_Task goal_
Starting at the line that contains "Люки Мега Алюм" and ending at the line that contains "Люки Lyuker", the lines below are to be given again exactly, with nothing added.

_Supplied records_
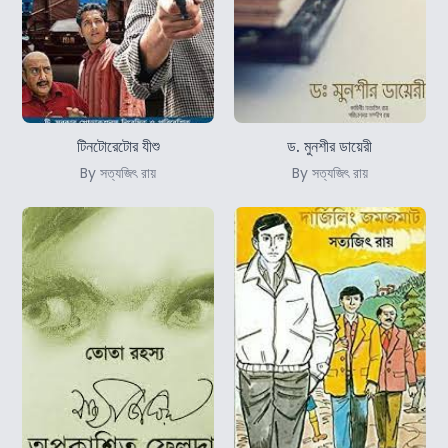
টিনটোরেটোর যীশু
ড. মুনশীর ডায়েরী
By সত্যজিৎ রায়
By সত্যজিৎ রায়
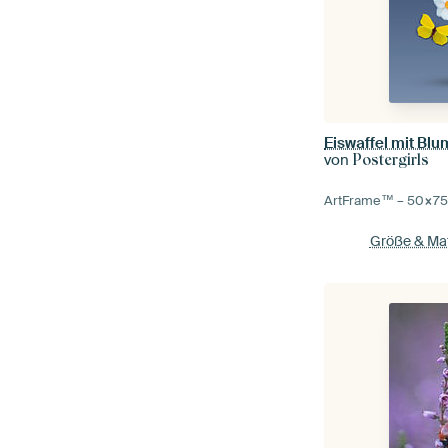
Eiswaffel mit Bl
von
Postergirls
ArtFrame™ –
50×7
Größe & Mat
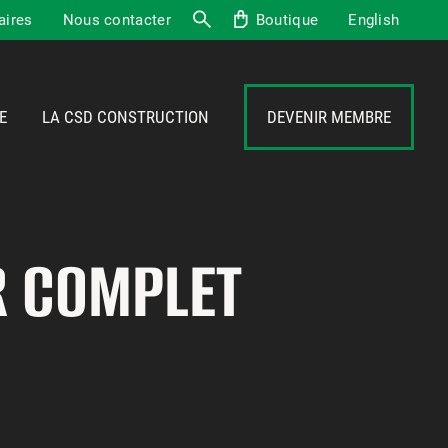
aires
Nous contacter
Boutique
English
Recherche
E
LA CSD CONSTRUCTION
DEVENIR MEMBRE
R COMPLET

* * *

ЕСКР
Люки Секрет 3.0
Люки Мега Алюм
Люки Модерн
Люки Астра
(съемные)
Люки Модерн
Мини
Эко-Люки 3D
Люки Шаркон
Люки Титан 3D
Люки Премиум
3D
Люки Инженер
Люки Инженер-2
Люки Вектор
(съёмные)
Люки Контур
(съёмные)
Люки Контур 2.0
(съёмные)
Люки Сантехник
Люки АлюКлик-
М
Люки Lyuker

_Answer below_
Люки Мега Алюм
Люки Модерн
Люки Астра
(съемные)
Люки Модерн
Мини
Эко-Люки 3D
Люки Шаркон
Люки Титан 3D
Люки Премиум
3D
Люки Инженер
Люки Инженер-2
Люки Вектор
(съёмные)
Люки Контур
(съёмные)
Люки Контур 2.0
(съёмные)
Люки Сантехник
Люки АлюКлик-
М
Люки Lyuker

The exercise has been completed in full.